# How do I stop my rats from chewing holes in the fleece so they can go underneath it?



## Nijidoragon (Sep 7, 2014)

I just got a brand new blanket and its thing and big so I double sided it but they keep chewing holes so they can go underneath one layer lol. I have plenty of cardboard and sticks and walnuts for them to chew on... How do I get them to stop???


----------



## Jessiferatu (Apr 30, 2014)

I really have no idea. I have tried everything imaginable, from putting heavy things around the edges and clipping the fleece down, to adding extra layers of fleece on top. No matter what, some of my rats just love to be under the very bottom layer of fleece on the pan - the girls especially. I gave up. Lol.


----------



## Sabatea (Aug 23, 2014)

Really, I don't think there is a set way to make them stop. Mine chew on the fleece in the corners but show no interest in getting under it. Do you by chance have a basket of loose fleece for them to play with? That may be more fun to them than chewing holes in your liner and may stop the behavior. Mine prefer tunneling into their basket to crawling under the liner.


----------



## Nijidoragon (Sep 7, 2014)

I have loose fleece around there and a box , they prefer the box but its dirty now and as soon as I took it out they started playing under the fleece


----------



## PawsandClaws (Jul 22, 2014)

People say that if you have the type of rats that enjoy chewing up liners to burrow under them that you should try liners that they can get under - the ones that just sort of sit on top of the pans. Alternatively, another thing that may work similarly is placing a loose towel/fleece blanket ON TOP of your existing liners that they can tunnel in.


----------



## Nijidoragon (Sep 7, 2014)

PawsandClaws said:


> People say that if you have the type of rats that enjoy chewing up liners to burrow under them that you should try liners that they can get under - the ones that just sort of sit on top of the pans. Alternatively, another thing that may work similarly is placing a loose towel/fleece blanket ON TOP of your existing liners that they can tunnel in.
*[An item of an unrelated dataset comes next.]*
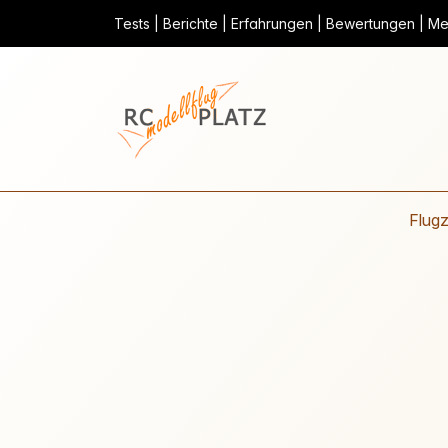
Tests | Berichte | Erfahrungen | Bewertungen | Mei
Flug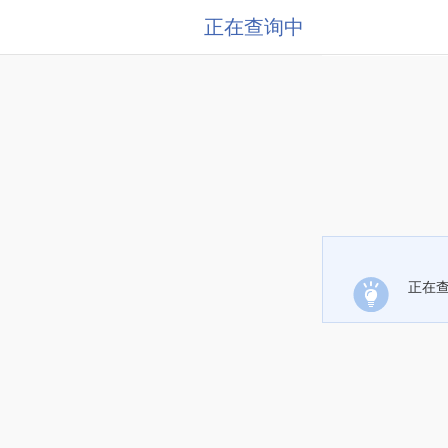
正在查询中
正在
When it just sits on top they pull the sides back and then pee there, I dont want them to get bumble foot. I might try the towel.


----------



## PawsandClaws (Jul 22, 2014)

The idea is if there are other places to burrow under, they leave the liners alone so it is definitely worth a try.


----------



## Nijidoragon (Sep 7, 2014)

I'll also put some fleece in a basket too


----------



## Rattienewby (Aug 31, 2014)

I just started leaving a corner untucked and not secured. They go under and make a mess,but it sure beats replacing liners all the time. I just have to remember to spot clean under the fleece now as well as on top to cut down on smell


----------



## Nijidoragon (Sep 7, 2014)

What do you use to spot clean? My mom has complained about the smell . I don't even notice it lol. Rabbits and ferrets smell worse I think people are biased towards rats


----------



## Cyrix (May 2, 2014)

You can spot clean with baby wipes or moist toilet paper. We stopped using fleece in our cage because our rats don't like it and it's more expensive than just wiping the shelves.


----------



## Kitterpuss (May 9, 2014)

Rats have a natural instinct to burrow and dig and fleece doesn't allow them to properly do that. I myself use fleece and I also have a large deep digging box full of crinkly paper, tissues substrate and other textures for them to burrow into. Scattering a bit of food in there for them to hunt is their favourite activity by far - they absolutely love it!


----------



## Zabora (Jun 8, 2014)

Kitterpuss said:


> Rats have a natural instinct to burrow and dig and fleece doesn't allow them to properly do that. I myself use fleece and I also have a large deep digging box full of crinkly paper, tissues substrate and other textures for them to burrow into. Scattering a bit of food in there for them to hunt is their favourite activity by far - they absolutely love it!


 Im going to try this


----------



## Nijidoragon (Sep 7, 2014)

Cyrix said:


> You can spot clean with baby wipes or moist toilet paper. We stopped using fleece in our cage because our rats don't like it and it's more expensive than just wiping the shelves.


So you just don't put anything on the platform/trays ? I thought you weren't supposed to do that cause if they walk in their own pee they'd get bumble foot?


----------



## Nijidoragon (Sep 7, 2014)

Zabora said:


> Im going to try this


Me too


----------